Fruit trees that were so full of blossoms this spring that they looked like giant snowballs foretell a heavy crop of fruit later this year.

Too heavy.

Too much, perhaps, for the branches to support. And surely so heavy that next year's harvest could be paltry.

Some fruit trees are prone to a feast-and-famine cycle — a heavy crop one year and a light crop the next. My Macoun apple tree is one of the worst in this regard among the score or so apple varieties that I grow.

Fortunately, this tendency toward "biennial bearing" can be reined in.

BLAME IT ON HORMONES

Hormones produced in fruit seeds are to blame for biennial bearing.

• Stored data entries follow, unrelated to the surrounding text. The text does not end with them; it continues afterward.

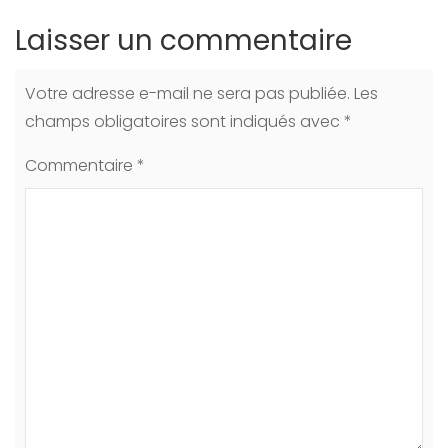
Laisser un commentaire
Votre adresse e-mail ne sera pas publiée.
Les
champs obligatoires sont indiqués avec
*
Commentaire
*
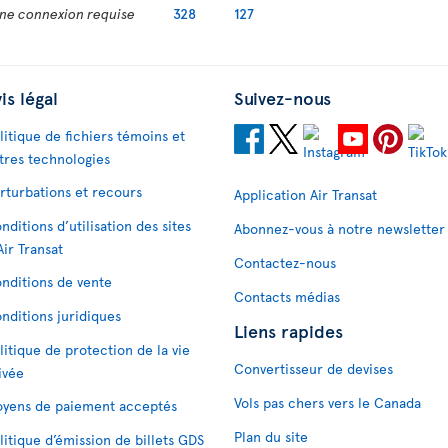
ne connexion requise
328
127
is légal
Suivez-nous
litique de fichiers témoins et
tres technologies
rturbations et recours
Application Air Transat
nditions d’utilisation des sites
Abonnez-vous à notre newsletter
Air Transat
Contactez-nous
nditions de vente
Contacts médias
nditions juridiques
Liens rapides
litique de protection de la vie
Convertisseur de devises
ivée
Vols pas chers vers le Canada
yens de paiement acceptés
Plan du site
litique d’émission de billets GDS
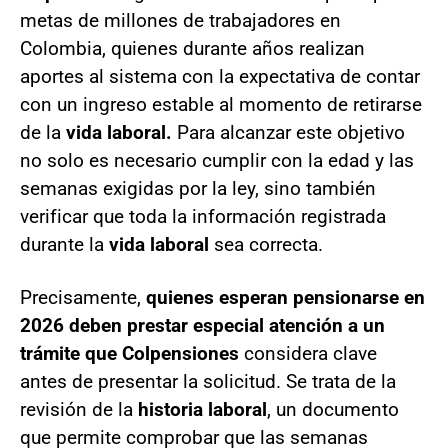
metas de millones de trabajadores en
Colombia, quienes durante años realizan
aportes al sistema con la expectativa de contar
con un ingreso estable al momento de retirarse
de la
vida laboral.
Para alcanzar este objetivo
no solo es necesario cumplir con la edad y las
semanas exigidas por la ley, sino también
verificar que toda la información registrada
durante la
vida laboral
sea correcta.
Precisamente,
quienes esperan pensionarse en
2026 deben prestar especial atención a un
trámite que Colpensiones
considera clave
antes de presentar la solicitud. Se trata de la
revisión de la
historia laboral
, un documento
que permite comprobar que las semanas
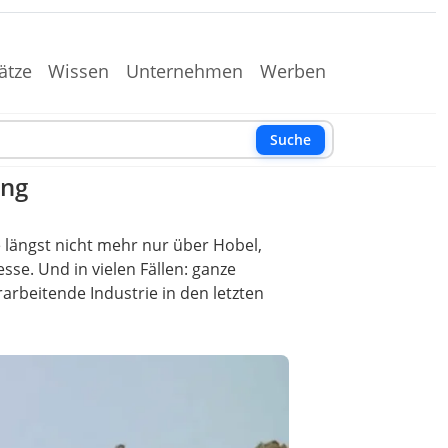
ätze
Wissen
Unternehmen
Werben
Suche
ung
e längst nicht mehr nur über Hobel,
sse. Und in vielen Fällen: ganze
rarbeitende Industrie in den letzten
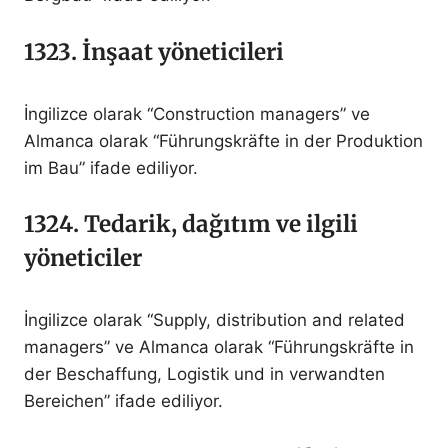
1323. İnşaat yöneticileri
İngilizce olarak “Construction managers” ve
Almanca olarak “Führungskräfte in der Produktion
im Bau” ifade ediliyor.
1324. Tedarik, dağıtım ve ilgili
yöneticiler
İngilizce olarak “Supply, distribution and related
managers” ve Almanca olarak “Führungskräfte in
der Beschaffung, Logistik und in verwandten
Bereichen” ifade ediliyor.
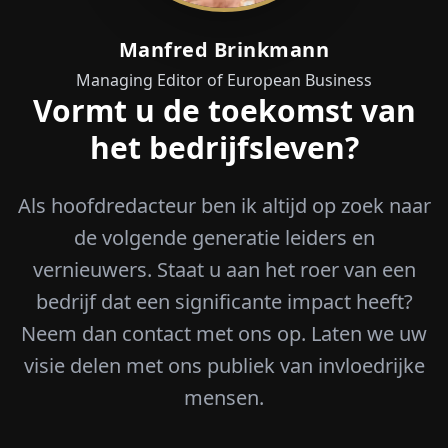
Manfred Brinkmann
Managing Editor of European Business
Vormt u de toekomst van
het bedrijfsleven?
Als hoofdredacteur ben ik altijd op zoek naar
de volgende generatie leiders en
vernieuwers. Staat u aan het roer van een
bedrijf dat een significante impact heeft?
Neem dan contact met ons op. Laten we uw
visie delen met ons publiek van invloedrijke
mensen.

The hormones suppress flower-bud formation, which begins in fruit trees the year before the flowers actually unfold. So a heavy crop one year — and, hence, a lot of seeds — quells flower-bud formation that year, and flowering and fruiting the next year. In a year with few fruits, hormone levels stay low, so many flower buds are initiated and in the next year trees are a riot of blooms.

The way to thwart this feast-and-famine tendency is to reduce the number of fruits in a tree's "feast" year.

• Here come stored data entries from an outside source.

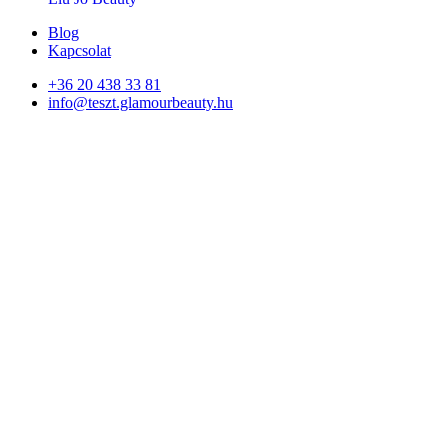
Blog
Kapcsolat
+36 20 438 33 81
info@teszt.glamourbeauty.hu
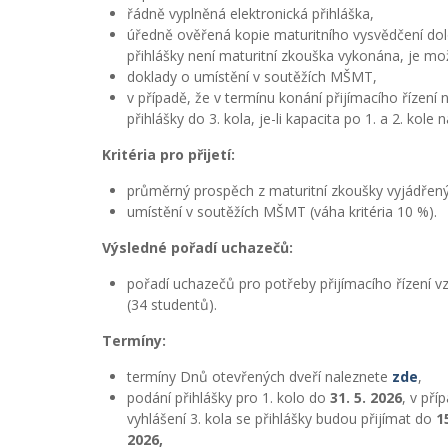
řádně vyplněná elektronická přihláška,
úředně ověřená kopie maturitního vysvědčení dolo
přihlášky není maturitní zkouška vykonána, je možn
doklady o umístění v soutěžích MŠMT,
v případě, že v termínu konání přijímacího řízen
přihlášky do 3. kola, je-li kapacita po 1. a 2. ko
Kritéria pro přijetí:
průměrný prospěch z maturitní zkoušky vyjádřený
umístění v soutěžích MŠMT (váha kritéria 10 %).
Výsledné pořadí uchazečů:
pořadí uchazečů pro potřeby přijímacího řízení v
(34 studentů).
Termíny:
termíny Dnů otevřených dveří naleznete
zde
,
podání přihlášky pro 1. kolo do
31. 5. 2026
, v pří
vyhlášení 3. kola se přihlášky budou přijímat do
1
2026,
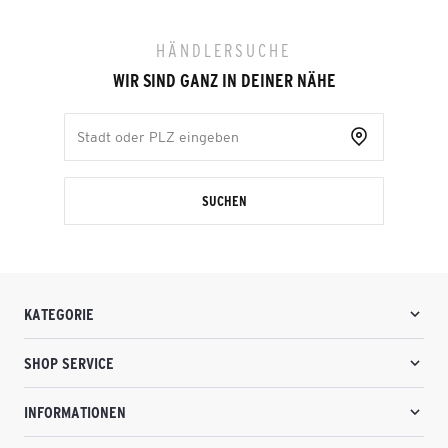
HÄNDLERSUCHE
WIR SIND GANZ IN DEINER NÄHE
SUCHEN
KATEGORIE
SHOP SERVICE
INFORMATIONEN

Pruning is one way to do it — cutting off some stems that would have flowered and gone on to bear fruit. The time for pruning most fruit trees is past, though; it was back in late winter and early spring, before growth began again.

Pruning, of course, has effects beyond those on biennial bearing, and each kind of fruit tree has its own pruning needs. Still, as you prune to open a tree up to light and air, and to control its size, you are also removing potential fruits and seeds. And shortening branches puts remaining fruits closer to the trunk, where they are less likely to break a limb.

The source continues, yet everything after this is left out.